Tom blinked at the woman’s reflection, wondering which voice to speak to. At last he said, “I want to be here now. I feel as if something’s about to happen.” Hearing his own words, he realized that yes, that was the feeling he had had since he walked down the off-ramp from the highway. A feeling that slept, until she opened the door to the bar and stood there framed in light.

“Something
is
about to happen,” she said. “My brother Michael is getting married.” She hugged herself.

He could only think of soap opera reasons why she should be upset about her brother’s getting married. He shifted subjects. “Your family lives out in Chapel Hollow?”

“Yes, for ages and ages.”

A creek wandered around a low hill and passed under the road via a culvert. Its passage across the country was marked by a meandering line of willows, silver-gray and dusty after the summer’s dry.

He said, “What do they do out there? Ranch? Farm?”

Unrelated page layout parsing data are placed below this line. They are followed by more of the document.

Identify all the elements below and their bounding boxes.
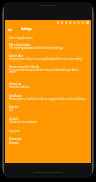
staticText: Subscribe	[9, 137, 22, 141]
staticText: Can you attend me or share it to your fr…	[9, 68, 83, 74]
staticText: Version	[9, 105, 19, 109]
staticText: About Application	[9, 36, 33, 40]
staticText: Settings	[21, 27, 32, 31]
staticText: Recommend to friends	[9, 65, 39, 69]
button[interactable]: About us	[5, 82, 91, 89]
button[interactable]: Version	[5, 105, 91, 112]
staticText: Update	[9, 117, 19, 121]
staticText: Please give us feedback and we suggest w…	[9, 97, 87, 101]
button[interactable]: Subscribe	[5, 137, 91, 141]
staticText: Donate	[9, 141, 19, 145]
staticText: Feedback	[9, 94, 22, 98]
staticText: 2.0	[9, 108, 87, 112]
button[interactable]: Update	[5, 117, 91, 124]
staticText: Support	[9, 129, 20, 133]
button[interactable]: Feedback	[5, 94, 91, 101]
staticText: Do you have a favor to our application? …	[9, 57, 87, 61]
button[interactable]: Rate 5 Star	[5, 54, 91, 61]
staticText: Mine Application	[9, 43, 32, 47]
button[interactable]: Mine Application	[5, 43, 91, 50]
button[interactable]: Recommend to friends	[5, 65, 91, 72]
button[interactable]: Back	[6, 26, 14, 34]
staticText: Here the Authors	[9, 85, 87, 89]
staticText: Check for new updates	[9, 120, 87, 124]
staticText: Get more application that liked family t…	[9, 46, 71, 50]
button[interactable]: Donate	[5, 141, 91, 145]
staticText: About us	[9, 82, 21, 86]
staticText: Rate 5 Star	[9, 54, 24, 58]
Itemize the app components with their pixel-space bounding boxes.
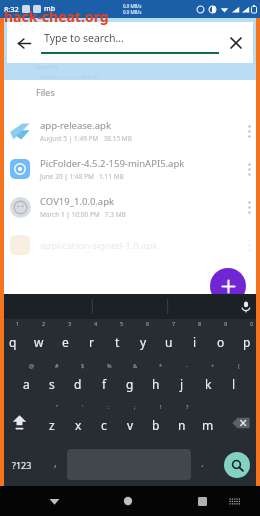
button[interactable]: Back (38, 486, 70, 516)
button[interactable]: More options (238, 112, 260, 150)
staticText: s (49, 376, 55, 392)
staticText: . (201, 456, 204, 470)
staticText: v (127, 417, 134, 433)
button[interactable]: Clear (219, 26, 253, 60)
staticText: app-release.apk (40, 119, 112, 132)
staticText: COV19_1.0.0.apk (40, 195, 115, 208)
staticText: k (205, 376, 212, 392)
button[interactable]: m (195, 402, 221, 443)
button[interactable]: 3 (52, 319, 78, 361)
button[interactable]: + (195, 361, 221, 402)
button[interactable]: Switch keyboard (218, 486, 250, 516)
button[interactable]: application-signed-1.0.apk (0, 226, 260, 264)
button[interactable]: ' (65, 402, 91, 443)
button[interactable]: More options (238, 226, 260, 264)
staticText: 5 (120, 320, 124, 327)
staticText: l (232, 376, 236, 392)
button[interactable]: 7 (156, 319, 182, 361)
button[interactable]: * (143, 361, 169, 402)
button[interactable]: " (39, 402, 65, 443)
button[interactable]: 9 (208, 319, 234, 361)
button[interactable]: - (169, 361, 195, 402)
button[interactable]: . (191, 443, 214, 486)
staticText: Recents (36, 63, 59, 71)
button[interactable]: Search (224, 452, 250, 478)
button[interactable]: Back (7, 26, 41, 60)
button[interactable]: : (91, 402, 117, 443)
button[interactable]: Shift (0, 402, 39, 443)
staticText: y (140, 334, 147, 350)
button[interactable]: app-release.apk (0, 112, 260, 150)
button[interactable]: & (117, 361, 143, 402)
button[interactable]: ? (169, 402, 195, 443)
button[interactable]: COV19_1.0.0.apk (0, 188, 260, 226)
staticText: m (202, 417, 214, 433)
staticText: ? (186, 403, 189, 410)
button[interactable]: @ (13, 361, 39, 402)
staticText: 0.0 MB/s (123, 3, 142, 9)
button[interactable]: PicFolder-4.5.2-159-minAPI5.apk (0, 150, 260, 188)
staticText: & (133, 362, 138, 369)
button[interactable]: Add (210, 268, 246, 304)
button[interactable]: ; (117, 402, 143, 443)
staticText: p (243, 334, 251, 350)
staticText: March 1 | 10:00 PM 7.3 MB (40, 210, 126, 219)
button[interactable]: # (39, 361, 65, 402)
staticText: mb (44, 4, 55, 14)
staticText: $ (81, 362, 85, 369)
staticText: w (34, 334, 44, 350)
staticText: June 20 | 1:48 PM 1.11 MB (40, 172, 124, 181)
staticText: ' (82, 403, 84, 410)
button[interactable]: Voice input (238, 299, 254, 315)
button[interactable]: 6 (130, 319, 156, 361)
staticText: u (165, 334, 173, 350)
staticText: , (54, 456, 57, 470)
staticText: Files (36, 86, 55, 98)
staticText: + (211, 362, 215, 369)
staticText: @ (29, 362, 34, 369)
staticText: 0.0 MB/s (123, 9, 142, 15)
button[interactable]: 2 (26, 319, 52, 361)
button[interactable]: ?123 (0, 443, 44, 486)
staticText: n (178, 417, 186, 433)
staticText: 1 (16, 320, 20, 327)
button[interactable]: 1 (0, 319, 26, 361)
staticText: hack-cheat.org (4, 7, 109, 26)
staticText: * (159, 362, 163, 369)
staticText: ( (238, 362, 240, 369)
staticText: 8 (198, 320, 202, 327)
button[interactable]: Recent apps (186, 486, 218, 516)
staticText: x (75, 417, 82, 433)
button[interactable]: 0 (234, 319, 260, 361)
staticText: 0 (250, 320, 254, 327)
button[interactable]: 8 (182, 319, 208, 361)
button[interactable]: 5 (104, 319, 130, 361)
staticText: % (107, 362, 112, 369)
button[interactable]: ! (143, 402, 169, 443)
staticText: a (23, 376, 30, 392)
button[interactable]: $ (65, 361, 91, 402)
button[interactable]: More options (238, 150, 260, 188)
staticText: b (152, 417, 160, 433)
button[interactable]: % (91, 361, 117, 402)
staticText: 8:32 (4, 4, 19, 14)
staticText: 9 (224, 320, 228, 327)
staticText: e (62, 334, 69, 350)
staticText: # (55, 362, 59, 369)
staticText: i (193, 334, 197, 350)
button[interactable]: 4 (78, 319, 104, 361)
staticText: g (126, 376, 134, 392)
staticText: - (186, 362, 188, 369)
button[interactable]: ( (221, 361, 247, 402)
staticText: r (89, 334, 94, 350)
button[interactable]: More options (238, 188, 260, 226)
staticText: Type to search... (44, 31, 124, 45)
staticText: August 5 | 1:49 PM 38.15 MB (40, 134, 132, 143)
button[interactable]: , (44, 443, 67, 486)
staticText: c (101, 417, 107, 433)
staticText: 2 (42, 320, 46, 327)
button[interactable]: Type to search... (41, 22, 219, 63)
button[interactable]: Home (112, 486, 144, 516)
button[interactable]: Backspace (221, 402, 260, 443)
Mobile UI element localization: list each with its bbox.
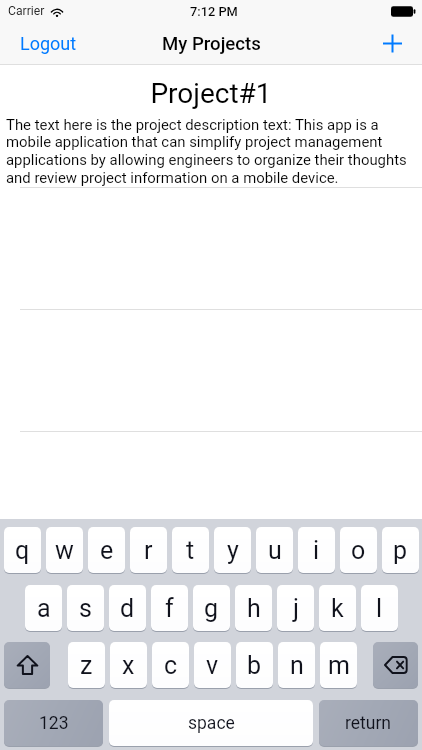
staticText: r [144, 536, 153, 565]
staticText: i [313, 536, 320, 565]
staticText: l [376, 594, 383, 623]
staticText: y [227, 536, 239, 565]
staticText: a [37, 594, 51, 623]
staticText: The text here is the project description… [6, 116, 410, 187]
button[interactable]: r [130, 527, 167, 573]
staticText: h [247, 594, 261, 623]
staticText: 7:12 PM [190, 4, 238, 19]
staticText: Project#1 [0, 77, 422, 110]
button[interactable]: Shift [4, 642, 50, 688]
staticText: 123 [39, 713, 69, 734]
staticText: s [79, 594, 92, 623]
staticText: v [206, 651, 219, 680]
button[interactable]: w [46, 527, 83, 573]
staticText: o [351, 536, 366, 565]
button[interactable]: g [193, 585, 230, 631]
staticText: Logout [20, 33, 77, 54]
button[interactable]: z [68, 642, 105, 688]
button[interactable]: d [109, 585, 146, 631]
staticText: My Projects [162, 33, 261, 55]
staticText: x [122, 651, 135, 680]
staticText: Carrier [8, 4, 45, 18]
staticText: e [100, 536, 114, 565]
button[interactable]: space [109, 700, 313, 746]
button[interactable]: v [194, 642, 231, 688]
staticText: k [331, 594, 344, 623]
staticText: u [268, 536, 282, 565]
staticText: t [186, 536, 195, 565]
staticText: z [80, 651, 93, 680]
button[interactable]: e [88, 527, 125, 573]
button[interactable]: j [277, 585, 314, 631]
staticText: j [293, 594, 299, 623]
staticText: n [290, 651, 304, 680]
staticText: q [15, 536, 30, 565]
button[interactable]: b [236, 642, 273, 688]
button[interactable]: t [172, 527, 209, 573]
staticText: g [204, 594, 219, 623]
staticText: p [393, 536, 408, 565]
button[interactable]: c [152, 642, 189, 688]
staticText: b [247, 651, 262, 680]
button[interactable]: u [256, 527, 293, 573]
button[interactable]: i [298, 527, 335, 573]
button[interactable]: y [214, 527, 251, 573]
button[interactable]: x [110, 642, 147, 688]
staticText: m [328, 651, 350, 680]
staticText: return [345, 713, 392, 734]
staticText: w [55, 536, 74, 565]
staticText: c [164, 651, 178, 680]
staticText: space [188, 713, 235, 734]
button[interactable]: q [4, 527, 41, 573]
button[interactable]: f [151, 585, 188, 631]
button[interactable]: Logout [0, 24, 97, 63]
button[interactable]: h [235, 585, 272, 631]
button[interactable]: o [340, 527, 377, 573]
button[interactable]: l [361, 585, 398, 631]
button[interactable]: return [319, 700, 418, 746]
button[interactable]: Add project [369, 25, 422, 62]
staticText: d [120, 594, 135, 623]
button[interactable]: n [278, 642, 315, 688]
button[interactable]: m [320, 642, 357, 688]
button[interactable]: Backspace [373, 642, 418, 688]
button[interactable]: k [319, 585, 356, 631]
staticText: f [165, 594, 174, 623]
button[interactable]: 123 [4, 700, 103, 746]
button[interactable]: s [67, 585, 104, 631]
button[interactable]: p [382, 527, 419, 573]
button[interactable]: a [25, 585, 62, 631]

“Not really,” she said. In the mirror he watched a slow smile surface. Her eyes caught and contained golden light. “No, that’s not true. They do both; not commercially, just to supply the family.”

“What do they do? Or shouldn’t I ask?”

“You definitely shouldn’t ask.” But she was still smiling. Suddenly she leaned forward, grasping the back of the front seat. “No one from outside is allowed to ask! I am so tired of rales.”

—I am so tired of rules, said the whisper.

“Does that mean you want to talk about it?” Tom asked.

She leaned over the back of the seat and looked at him, smiling, her head very close to his. “I’m glad you didn’t grow up around here. If you had you would never talk to me
this way. You would never have taken me as a fare, if I gave you a choice about it. What did Mr. Forester say about me?”

Sage and cedar and muted amber; the scent was coming from her. He felt hungry for her. “He said your last name was Bolte.”

“So it is. Laura Bolte.” She held out a hand to him.

“Tom Renfield,” he said. He couldn’t shake hands without twisting around and maybe losing control of Bessie, who tended to veer to the right given an ounce of opportunity. He touched Laura’s fingers.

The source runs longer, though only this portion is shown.